## What the exercise asks:
Within the entries that follow, show each line where the word "PyCharm" occurs.

## Exercise inputs:
================================
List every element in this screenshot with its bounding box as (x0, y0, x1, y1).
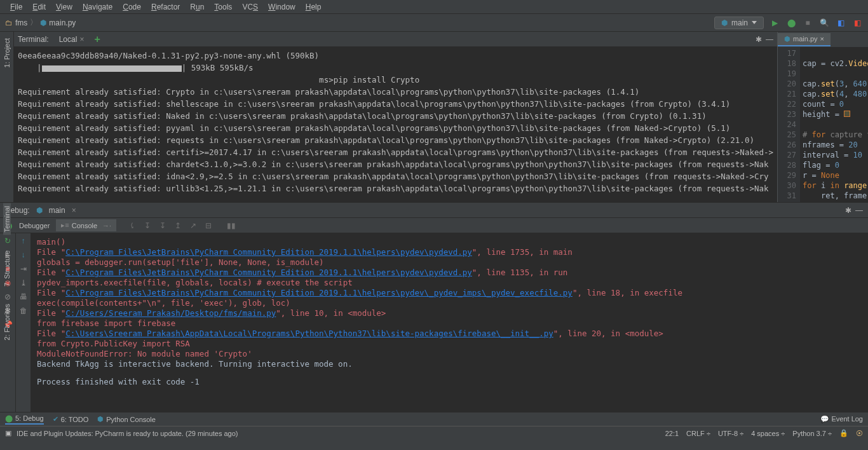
python-icon: ⬢ (36, 206, 43, 215)
up-icon[interactable]: ↑ (18, 236, 29, 246)
step-over-icon[interactable]: ⤹ (125, 219, 139, 233)
chevron-icon: 〉 (30, 17, 37, 28)
wrap-icon[interactable]: ⇥ (18, 264, 29, 274)
interpreter[interactable]: Python 3.7 ÷ (792, 430, 832, 437)
ext-icon-1[interactable]: ◧ (835, 17, 846, 29)
resume-icon[interactable]: ▮▮ (224, 219, 238, 233)
editor-panel: ⬢ main.py × 17 18 19 20 21 22 23 24 25 2… (777, 32, 868, 202)
event-log-label: Event Log (831, 415, 863, 423)
tool-window-icon[interactable]: ▣ (5, 429, 11, 437)
lock-icon[interactable]: 🔒 (839, 429, 848, 437)
terminal-tab-label: Local (59, 35, 78, 44)
run-config-selector[interactable]: ⬢ main (714, 17, 764, 29)
clear-icon[interactable]: 🗑 (18, 306, 29, 316)
ext-icon-2[interactable]: ◧ (851, 17, 863, 29)
crlf-label: CRLF (686, 430, 705, 437)
toolbar: 🗀 fms 〉 ⬢ main.py ⬢ main ▶ ⬤ ■ 🔍 ◧ ◧ (0, 14, 868, 32)
step-out-icon[interactable]: ↥ (171, 219, 185, 233)
editor-tab-label: main.py (793, 35, 818, 43)
gear-icon[interactable]: ✱ (756, 35, 762, 44)
code-editor[interactable]: cap = cv2.VideoCaptur cap.set(3, 640) ca… (800, 47, 868, 202)
down-icon[interactable]: ↓ (18, 250, 29, 260)
sidebar-project[interactable]: 1: Project (3, 38, 11, 67)
terminal-title: Terminal: (18, 35, 49, 44)
breadcrumb: 🗀 fms 〉 ⬢ main.py (5, 17, 76, 28)
bug-icon: ⬤ (5, 414, 13, 423)
run-button[interactable]: ▶ (769, 17, 780, 29)
debug-panel: Debug: ⬢ main × ✱ — ⬤ Debugger ▸≡Console… (0, 202, 868, 412)
line-separator[interactable]: CRLF ÷ (686, 430, 710, 437)
close-icon[interactable]: × (820, 35, 824, 43)
run-to-cursor-icon[interactable]: ↗ (186, 219, 200, 233)
minimize-icon[interactable]: — (855, 206, 863, 215)
console-tab[interactable]: ▸≡Console→· (56, 219, 116, 231)
debugger-tab-label: Debugger (19, 222, 50, 229)
editor-tab-main[interactable]: ⬢ main.py × (778, 33, 831, 46)
menu-file[interactable]: File (5, 1, 27, 13)
debug-config-name: main (49, 206, 65, 215)
menubar: File Edit View Navigate Code Refactor Ru… (0, 0, 868, 14)
menu-navigate[interactable]: Navigate (78, 1, 118, 13)
indent[interactable]: 4 spaces ÷ (751, 430, 785, 437)
debug-button[interactable]: ⬤ (785, 17, 797, 29)
toolbar-right: ⬢ main ▶ ⬤ ■ 🔍 ◧ ◧ (714, 17, 863, 29)
menu-run[interactable]: Run (185, 1, 209, 13)
python-file-icon: ⬢ (40, 18, 46, 27)
bottom-pyconsole-label: Python Console (106, 416, 156, 423)
console-icon: ▸≡ (61, 221, 69, 229)
new-terminal-button[interactable]: + (94, 34, 100, 45)
console-tab-label: Console (72, 222, 97, 229)
sidebar-structure[interactable]: 7: Structure (3, 248, 11, 289)
close-icon[interactable]: × (79, 35, 84, 44)
gear-icon[interactable]: ✱ (845, 206, 851, 215)
left-tool-strip: 1: Project (0, 32, 14, 202)
console-output[interactable]: main() File "C:\Program Files\JetBrains\… (31, 233, 868, 412)
bottom-bar: ⬤ 5: Debug ✔ 6: TODO ⬢ Python Console 💬 … (0, 412, 868, 426)
print-icon[interactable]: 🖶 (18, 292, 29, 302)
debugger-tab[interactable]: Debugger (14, 220, 55, 231)
scroll-icon[interactable]: ⤓ (18, 278, 29, 288)
status-message: IDE and Plugin Updates: PyCharm is ready… (17, 430, 238, 437)
terminal-output[interactable]: 0eea6eeaa9c39ddb89a40/Naked-0.1.31-py2.p… (14, 47, 777, 202)
dropdown-icon (752, 21, 757, 24)
sidebar-favorites[interactable]: 2: Favorites (3, 301, 11, 343)
menu-edit[interactable]: Edit (27, 1, 51, 13)
terminal-panel: Terminal: Local × + ✱ — 0eea6eeaa9c39ddb… (14, 32, 777, 202)
stop-button[interactable]: ■ (802, 17, 813, 29)
run-config-name: main (731, 18, 748, 27)
menu-refactor[interactable]: Refactor (146, 1, 185, 13)
status-bar: ▣ IDE and Plugin Updates: PyCharm is rea… (0, 426, 868, 440)
bottom-pyconsole[interactable]: ⬢ Python Console (97, 415, 156, 423)
bottom-debug[interactable]: ⬤ 5: Debug (5, 414, 44, 425)
menu-code[interactable]: Code (118, 1, 146, 13)
menu-help[interactable]: Help (301, 1, 327, 13)
menu-view[interactable]: View (51, 1, 78, 13)
breadcrumb-folder[interactable]: fms (15, 18, 27, 27)
goto-icon[interactable]: ⦿ (856, 430, 863, 437)
bottom-debug-label: 5: Debug (15, 414, 44, 422)
evaluate-icon[interactable]: ⊟ (201, 219, 215, 233)
menu-window[interactable]: Window (263, 1, 301, 13)
console-toolbar: ↑ ↓ ⇥ ⤓ 🖶 🗑 (15, 233, 31, 412)
python-icon: ⬢ (97, 415, 104, 423)
cursor-position[interactable]: 22:1 (665, 430, 679, 437)
menu-tools[interactable]: Tools (209, 1, 237, 13)
terminal-tab-local[interactable]: Local × (55, 34, 88, 45)
encoding[interactable]: UTF-8 ÷ (718, 430, 743, 437)
todo-icon: ✔ (53, 415, 58, 423)
python-file-icon: ⬢ (784, 35, 790, 43)
sidebar-terminal[interactable]: Terminal (3, 203, 11, 235)
search-button[interactable]: 🔍 (818, 17, 830, 29)
bottom-todo[interactable]: ✔ 6: TODO (53, 415, 89, 423)
close-icon[interactable]: × (72, 206, 76, 215)
pin-icon[interactable]: →· (102, 222, 111, 229)
folder-icon: 🗀 (5, 18, 13, 27)
step-into-icon[interactable]: ↧ (140, 219, 154, 233)
event-log[interactable]: 💬 Event Log (820, 415, 863, 423)
menu-vcs[interactable]: VCS (237, 1, 263, 13)
python-label: Python 3.7 (792, 430, 826, 437)
step-into-my-icon[interactable]: ↧ (156, 219, 170, 233)
event-log-icon: 💬 (820, 415, 829, 423)
breadcrumb-file[interactable]: main.py (49, 18, 76, 27)
minimize-icon[interactable]: — (766, 35, 773, 44)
================================
## Reply to the exercise:
status-message: IDE and Plugin Updates: PyCharm is ready… (17, 430, 238, 437)
status-bar: ▣ IDE and Plugin Updates: PyCharm is rea… (0, 426, 868, 440)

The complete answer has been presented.